Segurando a mochila da moça que estava em pé ao seu lado no ônibus, Jussara conversava animada com a melhor amiga do dia, Tânia. Havia conhecido Tânia ao passar pela roleta, mas já a considerava uma grande amiga.
- Canseira, mulher! Credo. Esse ônibus sempre lotado, sempre! Se não fosse o aniversário da minha filha, eu não saía de casa, não...
- Aniversário da mais velha?
- Não. Da pequena.
- Quantos anos?
- Treze.
- Ah, então já não quer mais brinquedo. Já tá grandinha.
- Pior. A guria quer um celular. Comprei, né? Vou fazer o quê? É o futuro...
- Comprou um desses modernos?
- Ah, todos são modernos pra mim. Tal o tal de Detroid...
- Android.
- Isso!
- Ela vai adorar os aplicativos. Tem muitos!
- Tenho medo...
- Tem que ter mesmo. Tem muito tarado por aí.
- Credo, amiga! Não fala isso!
- É sério, Jacira!
- Jussara.
- Isso! E vai ter um monte de maloqueiros dando em cima dela. Te liga!
- Ai, já fico nervosa! Para!
- Depois tua guria se envolve com um traficante aí, engravida e já viu, né?
- Deus me livre!
- E o pior: capaz de ela ficar viciada que nem o marido! Ele vai bater nela, certamente!
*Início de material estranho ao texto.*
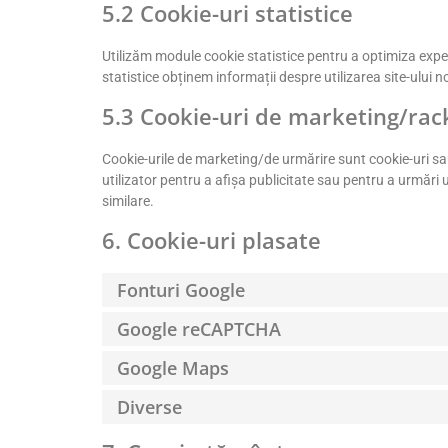
5.2 Cookie-uri statistice
Utilizăm module cookie statistice pentru a optimiza experi
statistice obținem informații despre utilizarea site-ului 
5.3 Cookie-uri de marketing/rac
Cookie-urile de marketing/de urmărire sunt cookie-uri sau 
utilizator pentru a afișa publicitate sau pentru a urmări 
similare.
6. Cookie-uri plasate
Fonturi Google
Google reCAPTCHA
Google Maps
Diverse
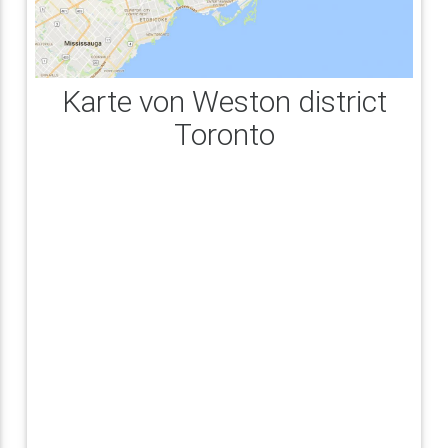
Karte von Weston district
Toronto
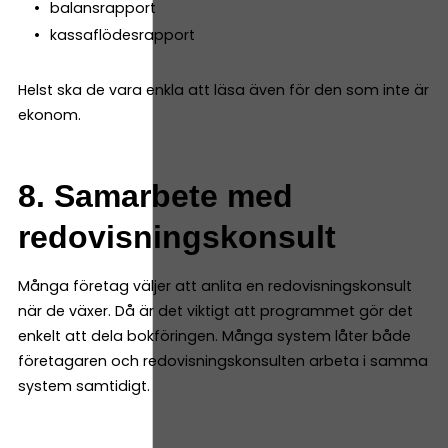
balansrapport
kassaflödesrapport
Helst ska de vara enkla att läsa även för den som inte är
ekonom.
8. Samarbete med
redovisningskonsult
Många företag väljer att anlita en redovisningskonsult
när de växer. Då är det viktigt att programmet gör det
enkelt att dela bokföringen. Många system låter både
företagaren och redovisningskonsulten arbeta i samma
system samtidigt.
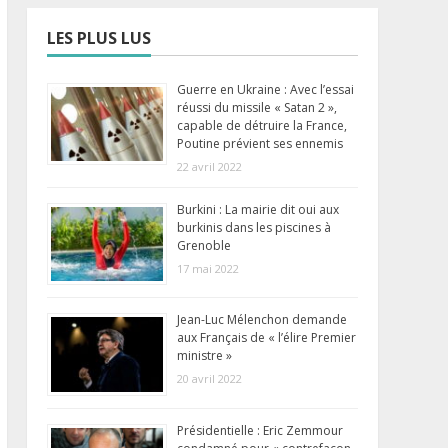
LES PLUS LUS
Guerre en Ukraine : Avec l’essai
réussi du missile « Satan 2 »,
capable de détruire la France,
Poutine prévient ses ennemis
22 avril 2022
Burkini : La mairie dit oui aux
burkinis dans les piscines à
Grenoble
17 mai 2022
Jean-Luc Mélenchon demande
aux Français de « l’élire Premier
ministre »
20 avril 2022
Présidentielle : Eric Zemmour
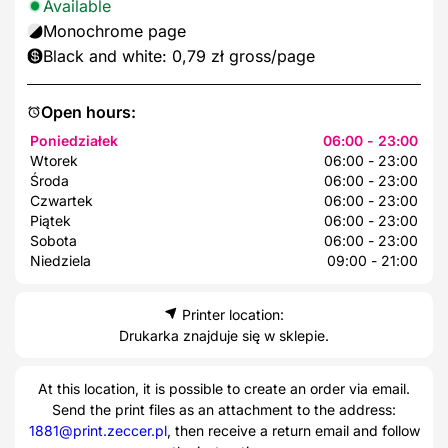
Available
Monochrome page
Black and white: 0,79 zł gross/page
Open hours:
Poniedziałek
06:00 - 23:00
Wtorek
06:00 - 23:00
Środa
06:00 - 23:00
Czwartek
06:00 - 23:00
Piątek
06:00 - 23:00
Sobota
06:00 - 23:00
Niedziela
09:00 - 21:00
Printer location:
Drukarka znajduje się w sklepie.
At this location, it is possible to create an order via email.
Send the print files as an attachment to the address:
1881@print.zeccer.pl
, then receive a return email and follow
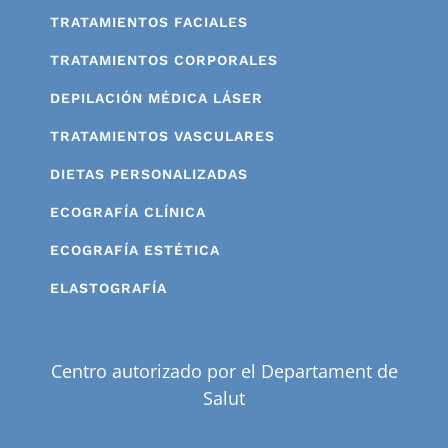
TRATAMIENTOS FACIALES
TRATAMIENTOS CORPORALES
DEPILACIÓN MÉDICA LÁSER
TRATAMIENTOS VASCULARES
DIETAS PERSONALIZADAS
ECOGRAFÍA CLÍNICA
ECOGRAFÍA ESTÉTICA
ELASTOGRAFÍA
Centro autorizado por el Departament de
Salut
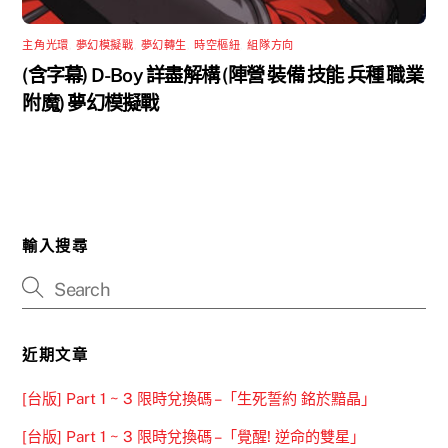
主角光環
,
夢幻模擬戰
,
夢幻轉生
,
時空樞紐
,
組隊方向
(含字幕) D-Boy 詳盡解構 (陣營 裝備 技能 兵種 職業
附魔) 夢幻模擬戰
輸入搜尋
近期文章
[台版] Part 1 ~ 3 限時兌換碼 –「生死誓約 銘於黯晶」
[台版] Part 1 ~ 3 限時兌換碼 –「覺醒! 逆命的雙星」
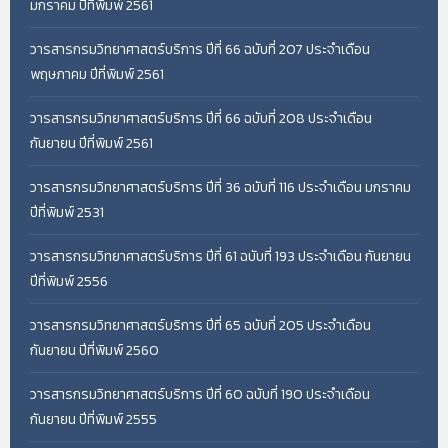
มกราคม ปีที่พิมพ์ 2561
วารสารกรมวิทยาศาสตร์บริการ ปีที่ 66 ฉบับที่ 207 ประจำเดือน
พฤษภาคม ปีที่พิมพ์ 2561
วารสารกรมวิทยาศาสตร์บริการ ปีที่ 66 ฉบับที่ 208 ประจำเดือน
กันยายน ปีที่พิมพ์ 2561
วารสารกรมวิทยาศาสตร์บริการ ปีที่ 36 ฉบับที่ 116 ประจำเดือน มกราคม
ปีที่พิมพ์ 2531
วารสารกรมวิทยาศาสตร์บริการ ปีที่ 61 ฉบับที่ 193 ประจำเดือน กันยายน
ปีที่พิมพ์ 2556
วารสารกรมวิทยาศาสตร์บริการ ปีที่ 65 ฉบับที่ 205 ประจำเดือน
กันยายน ปีที่พิมพ์ 2560
วารสารกรมวิทยาศาสตร์บริการ ปีที่ 60 ฉบับที่ 190 ประจำเดือน
กันยายน ปีที่พิมพ์ 2555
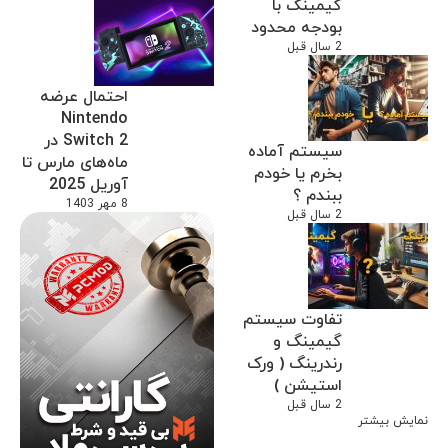
گیمینگ با
بودجه محدود
2 سال قبل
احتمال عرضه
Nintendo
Switch 2 در
سیستم آماده
ماه‌های مارس تا
بخرم یا خودم
آوریل 2025
ببندم ؟
8 مهر 1403
2 سال قبل
تفاوت سیستم
گیمینگ و
رندرینگ ( ورک
استیشن )
2 سال قبل
نمایش بیشتر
Ela vai acabar se prostituindo pra sustentar a criança, que pode nascer com sequela. Olha, se não nascer com sequela, vai seguir os passos do pai bandido: estuprar, matar, assaltar e o caramba! Vai acabar na cadeia o coitadinho.
Jussara desceu na parada seguinte, chorando. Mal pode despedir-se da amiga que a alertou dos perigos do mundo. Assim que chegou em casa, Jussara tomou toda a cartela de comprimidos que a gaveta guardava. Deu fim à vida, pois já não suportava o peso de ter um neto na cadeia.